Particular Moments

More Stars than There are

Tag: age

when I’m not busy being youthful

I begin to notice that, the heart, after one thing or another, does mature a little


Down to the Waterhole

“Don’t die

You’re just a baby,

Yeah you are way

Too young;


You haven’t Lived

Til you’ve been

To the Grand Canyon.”


——-The Wind and The Wave.


Paying a visit to particular, neglected artifacts, you couldn’t help but to have noticed a person behind their marks of past usage—prints from a younger pair of hands.

After having been away for ages, remnants of another time was refreshing, yet you couldn’t have help but to have felt thoroughly estranged at their sights.

They are comprised of words, methods, and thoughts of an entirely separate man, someone once at the dawn of his making—energized, humorous, and light-heartedly sarcastic—ambivalent of his future endeavors yet managed to enjoy that lack of clarity with ease.

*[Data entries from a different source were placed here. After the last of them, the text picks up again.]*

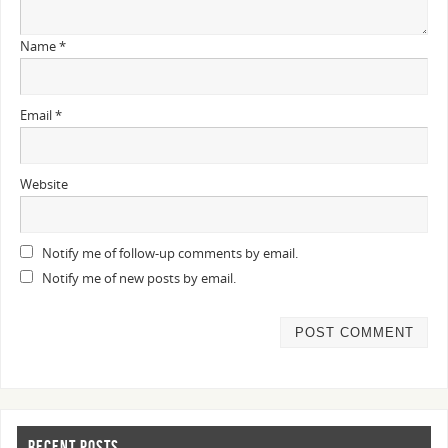
Name
*
Email
*
Website
Notify me of follow-up comments by email.
Notify me of new posts by email.
RECENT POSTS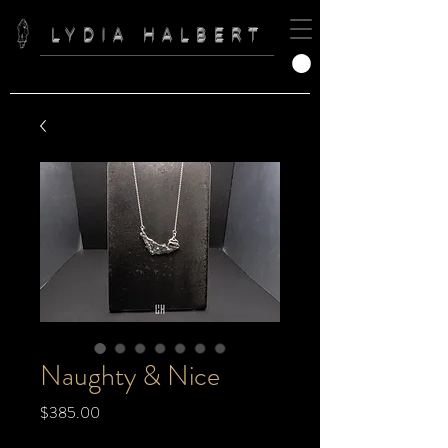
LYDIA HALBERT
Naughty & Nice
Price
$385.00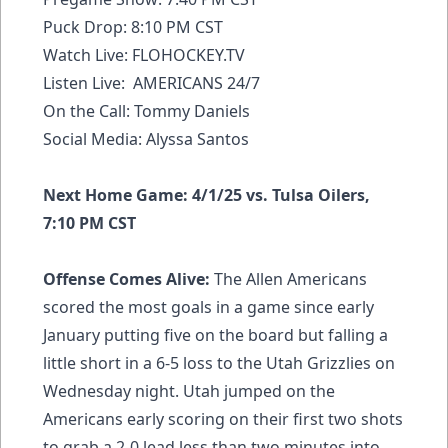
Puck Drop: 8:10 PM CST
Watch Live:
FLOHOCKEY.TV
Listen Live: AMERICANS 24/7
On the Call: Tommy Daniels
Social Media: Alyssa Santos
Next Home Game: 4/1/25 vs. Tulsa Oilers,
7:10 PM CST
Offense Comes Alive:
The Allen Americans
scored the most goals in a game since early
January putting five on the board but falling a
little short in a 6-5 loss to the Utah Grizzlies on
Wednesday night. Utah jumped on the
Americans early scoring on their first two shots
to grab a 2-0 lead less than two minutes into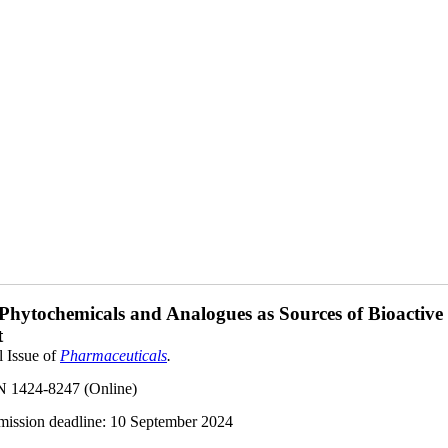
 Phytochemicals and Analogues as Sources of Bioactive
t
l Issue of
Pharmaceuticals
.
N 1424-8247 (Online)
ission deadline:
10 September 2024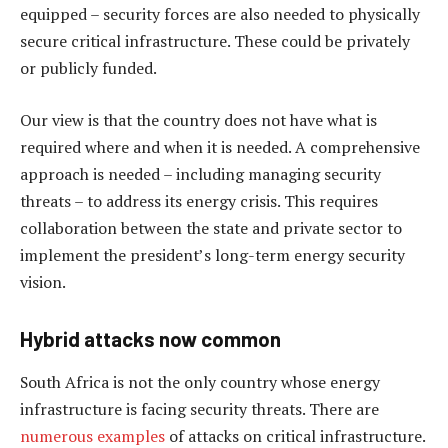
equipped – security forces are also needed to physically
secure critical infrastructure. These could be privately
or publicly funded.
Our view is that the country does not have what is
required where and when it is needed. A comprehensive
approach is needed – including managing security
threats – to address its energy crisis. This requires
collaboration between the state and private sector to
implement the president’s long-term energy security
vision.
Hybrid attacks now common
South Africa is not the only country whose energy
infrastructure is facing security threats. There are
numerous examples
of attacks on critical infrastructure.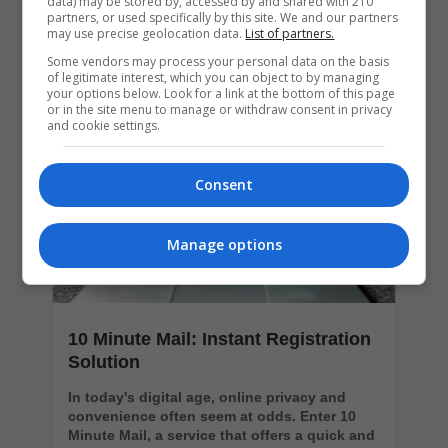
data) may be stored by, accessed by and shared with 210
partners, or used specifically by this site. We and our partners
may use precise geolocation data.
List of partners.
Popular Articles
Some vendors may process your personal data on the basis
of legitimate interest, which you can object to by managing
your options below. Look for a link at the bottom of this page
or in the site menu to manage or withdraw consent in privacy
and cookie settings.
Consent
Manage options
10 Minute Mail: Instant Registration
Solution
In today's digital age, online privacy and
convenience often seem at odds. Enter 10
Minute Mail, a service that offers a quick and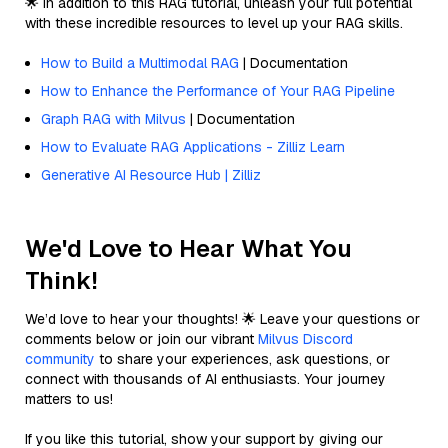
🌟 In addition to this RAG tutorial, unleash your full potential
with these incredible resources to level up your RAG skills.
How to Build a Multimodal RAG
| Documentation
How to Enhance the Performance of Your RAG Pipeline
Graph RAG with Milvus
| Documentation
How to Evaluate RAG Applications - Zilliz Learn
Generative AI Resource Hub | Zilliz
We'd Love to Hear What You
Think!
We’d love to hear your thoughts! 🌟 Leave your questions or
comments below or join our vibrant
Milvus Discord
community
to share your experiences, ask questions, or
connect with thousands of AI enthusiasts. Your journey
matters to us!
If you like this tutorial, show your support by giving our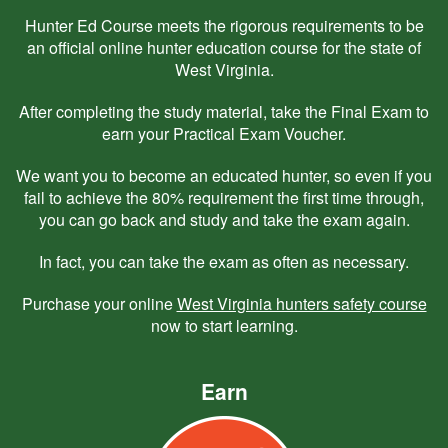
Hunter Ed Course meets the rigorous requirements to be
an official online hunter education course for the state of
West Virginia.
After completing the study material, take the Final Exam to
earn your Practical Exam Voucher.
We want you to become an educated hunter, so even if you
fail to achieve the 80% requirement the first time through,
you can go back and study and take the exam again.
In fact, you can take the exam as often as necessary.
Purchase your online
West Virginia hunters safety course
now to start learning.
Earn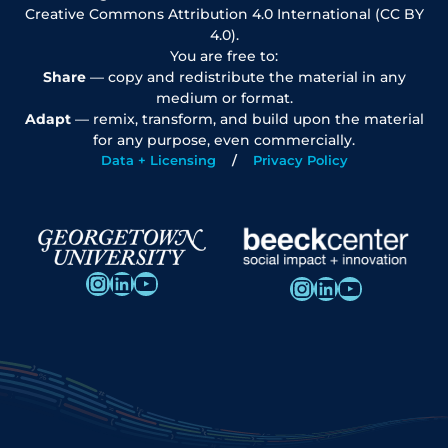
Creative Commons Attribution 4.0 International (CC BY
4.0).
You are free to:
Share
— copy and redistribute the material in any
medium or format.
Adapt
— remix, transform, and build upon the material
for any purpose, even commercially.
Data + Licensing
Privacy Policy
Instagram
LinkedIn
YouTube
Instagram
LinkedIn
YouTube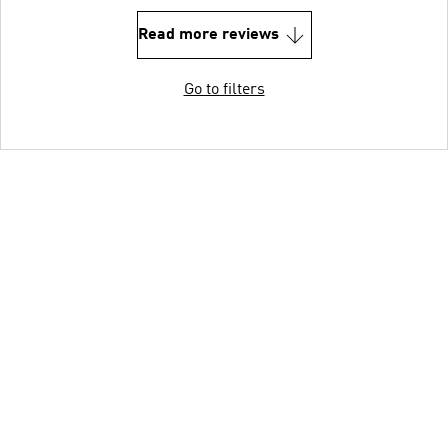
Read more reviews
Go to filters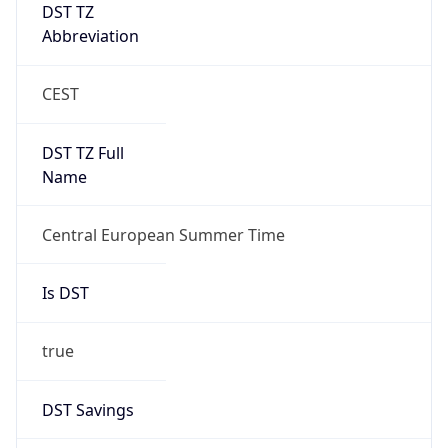
DST TZ
Abbreviation
CEST
DST TZ Full
Name
Central European Summer Time
Is DST
true
DST Savings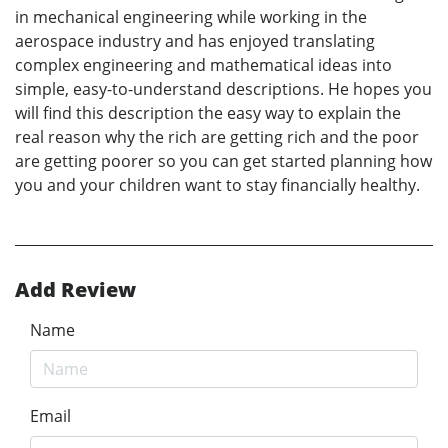
in mechanical engineering while working in the
aerospace industry and has enjoyed translating
complex engineering and mathematical ideas into
simple, easy-to-understand descriptions. He hopes you
will find this description the easy way to explain the
real reason why the rich are getting rich and the poor
are getting poorer so you can get started planning how
you and your children want to stay financially healthy.
Add Review
Name
Email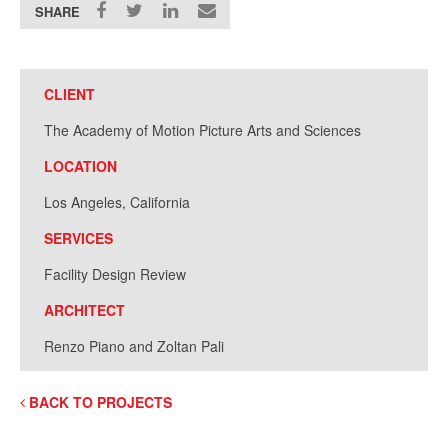
SHARE
CLIENT
The Academy of Motion Picture Arts and Sciences
LOCATION
Los Angeles, California
SERVICES
Facility Design Review
ARCHITECT
Renzo Piano and Zoltan Pali
BACK TO PROJECTS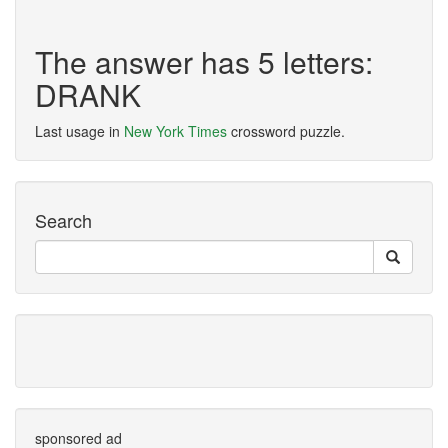
The answer has 5 letters:
DRANK
Last usage in
New York Times
crossword puzzle.
Search
sponsored ad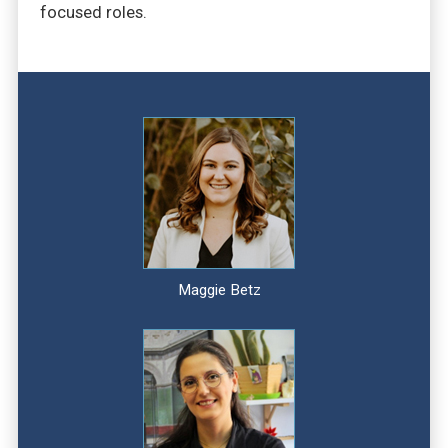
focused roles.
Maggie Betz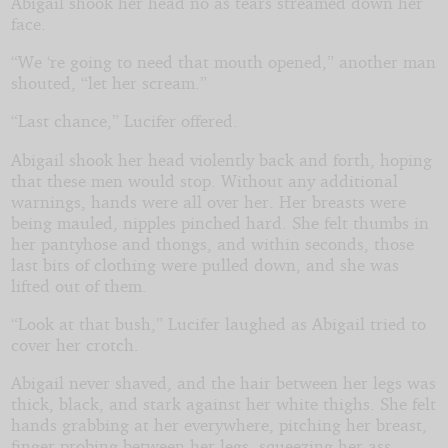
Abigail shook her head no as tears streamed down her
face.
“We ‘re going to need that mouth opened,” another man
shouted, “let her scream.”
“Last chance,” Lucifer offered.
Abigail shook her head violently back and forth, hoping
that these men would stop. Without any additional
warnings, hands were all over her. Her breasts were
being mauled, nipples pinched hard. She felt thumbs in
her pantyhose and thongs, and within seconds, those
last bits of clothing were pulled down, and she was
lifted out of them.
“Look at that bush,” Lucifer laughed as Abigail tried to
cover her crotch.
Abigail never shaved, and the hair between her legs was
thick, black, and stark against her white thighs. She felt
hands grabbing at her everywhere, pitching her breast,
finger probing between her legs, squeezing her ass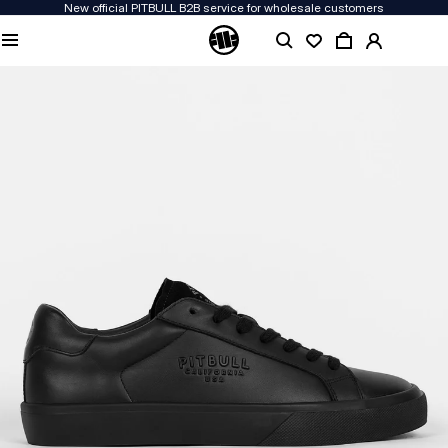
New official PITBULL B2B service for wholesale customers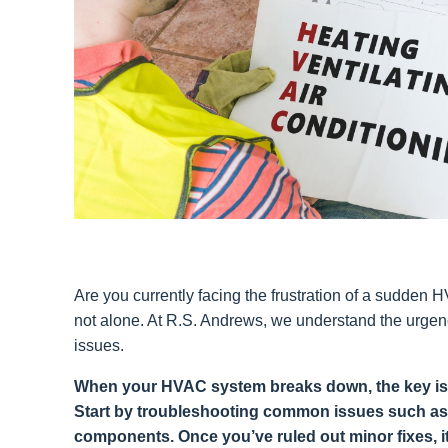
Are you currently facing the frustration of a sudde
not alone. At R.S. Andrews, we understand the urgen
issues.
When your HVAC system breaks down, the key is t
Start by troubleshooting common issues such as
components. Once you’ve ruled out minor fixes, it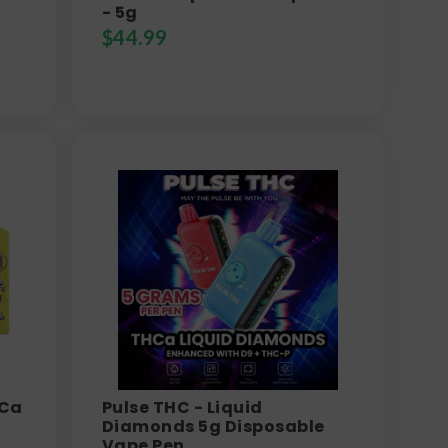
- 5g
$
44.99
HCa
Pulse THC - Liquid
Diamonds 5g Disposable
Vape Pen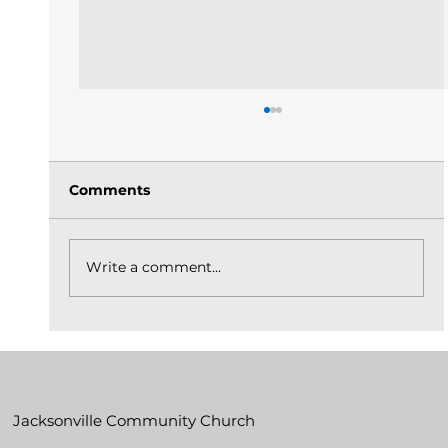
Comments
Write a comment...
The Church Is God's Idea Built On
Christ_May 31, 2026
Jacksonville Community Church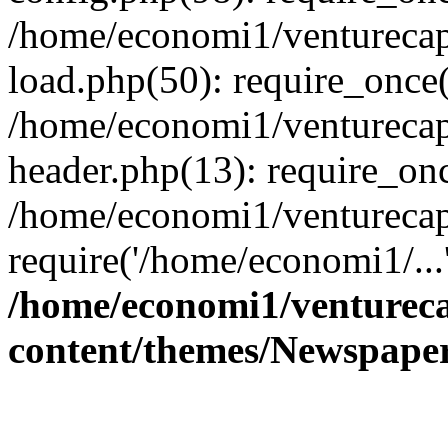
/home/economi1/venturecap
load.php(50): require_once(
/home/economi1/venturecap
header.php(13): require_onc
/home/economi1/venturecap
require('/home/economi1/...
/home/economi1/ventureca
content/themes/Newspaper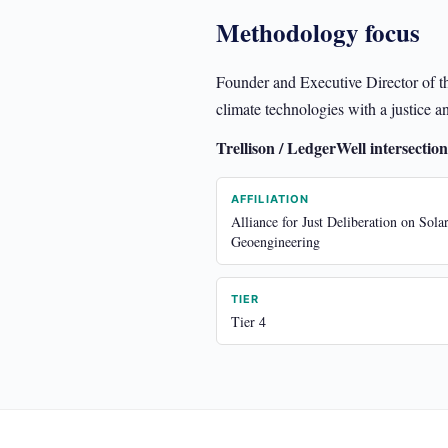
Methodology focus
Founder and Executive Director of t
climate technologies with a justic
Trellison / LedgerWell intersection
AFFILIATION
Alliance for Just Deliberation on Sola
Geoengineering
TIER
Tier 4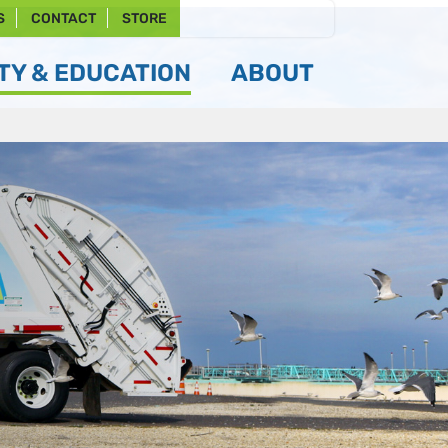
S
CONTACT
STORE
Y & EDUCATION
ABOUT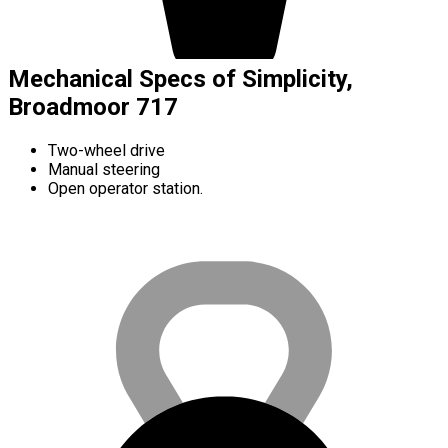
Mechanical Specs of Simplicity,
Broadmoor 717
Two-wheel drive
Manual steering
Open operator station.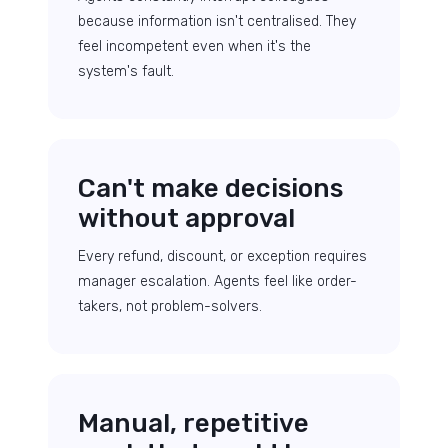
because information isn't centralised. They
feel incompetent even when it's the
system's fault.
Can't make decisions
without approval
Every refund, discount, or exception requires
manager escalation. Agents feel like order-
takers, not problem-solvers.
Manual, repetitive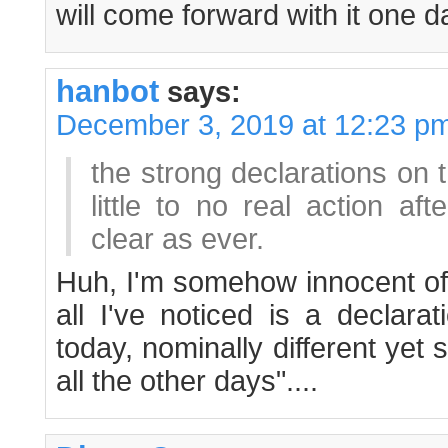
will come forward with it one d
hanbot
says:
December 3, 2019 at 12:23 p
the strong declarations on 
little to no real action af
clear as ever.
Huh, I'm somehow innocent of 
all I've noticed is a declara
today, nominally different yet s
all the other days"....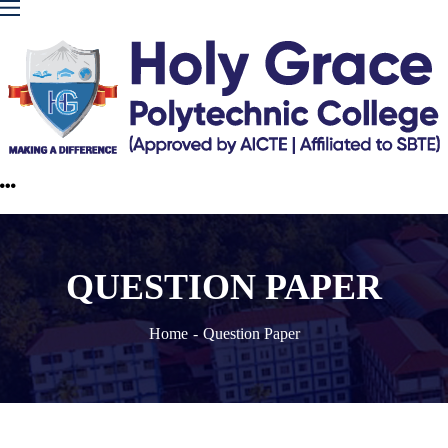
QUESTION PAPER
Home
Question Paper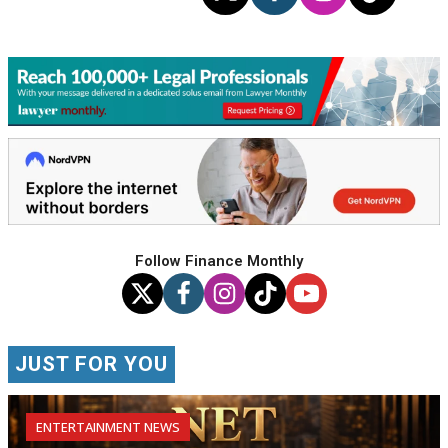
Follow Finance Monthly
JUST FOR YOU
ENTERTAINMENT NEWS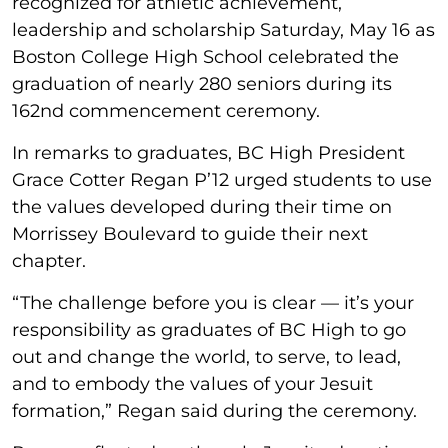
recognized for athletic achievement,
leadership and scholarship Saturday, May 16 as
Boston College High School celebrated the
graduation of nearly 280 seniors during its
162nd commencement ceremony.
In remarks to graduates, BC High President
Grace Cotter Regan P’12 urged students to use
the values developed during their time on
Morrissey Boulevard to guide their next
chapter.
“The challenge before you is clear — it’s your
responsibility as graduates of BC High to go
out and change the world, to serve, to lead,
and to embody the values of your Jesuit
formation,” Regan said during the ceremony.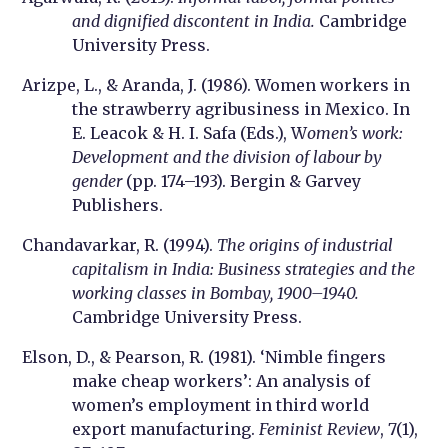
and dignified discontent in India.
Cambridge
University Press.
Arizpe, L., & Aranda, J. (1986). Women workers in
the strawberry agribusiness in Mexico. In
E. Leacok & H. I. Safa (Eds.), W
omen’s work:
Development and the division of labour by
gender
(pp. 174–193). Bergin & Garvey
Publishers.
Chandavarkar, R. (1994).
The origins of industrial
capitalism in India: Business strategies and the
working classes in Bombay, 1900–1940.
Cambridge University Press.
Elson, D., & Pearson, R. (1981). ‘Nimble fingers
make cheap workers’: An analysis of
women’s employment in third world
export manufacturing.
Feminist Review
, 7(1),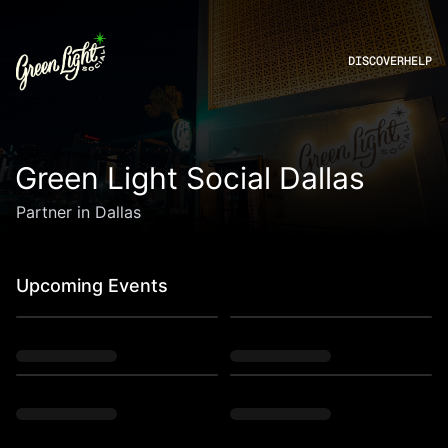
DISCOVER
HELP
Green Light Social Dallas
Partner in Dallas
Upcoming Events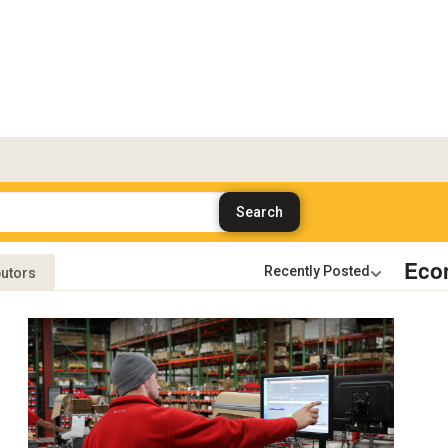
Eco
butors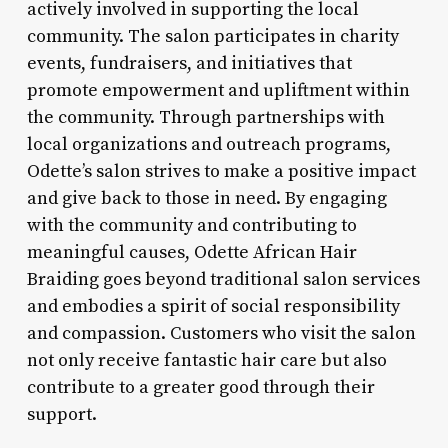
actively involved in supporting the local
community. The salon participates in charity
events, fundraisers, and initiatives that
promote empowerment and upliftment within
the community. Through partnerships with
local organizations and outreach programs,
Odette’s salon strives to make a positive impact
and give back to those in need. By engaging
with the community and contributing to
meaningful causes, Odette African Hair
Braiding goes beyond traditional salon services
and embodies a spirit of social responsibility
and compassion. Customers who visit the salon
not only receive fantastic hair care but also
contribute to a greater good through their
support.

As you sifted through the pages and retraced the steps that, at the time being taken, seemed inconsequential—curtains were drawn and the illusion set in, history regained vitality, and you began sensing the former vigor filling your present network of veins.

And so drastically different was this old essence—in fact, so rejuvenating and bright and untamed it felt—that you were overcome and rendered irretrievably deplorable by it: this blood has become foreign.

That certain green air which you once carried, no longer suited so nicely as your natural skin—as they were.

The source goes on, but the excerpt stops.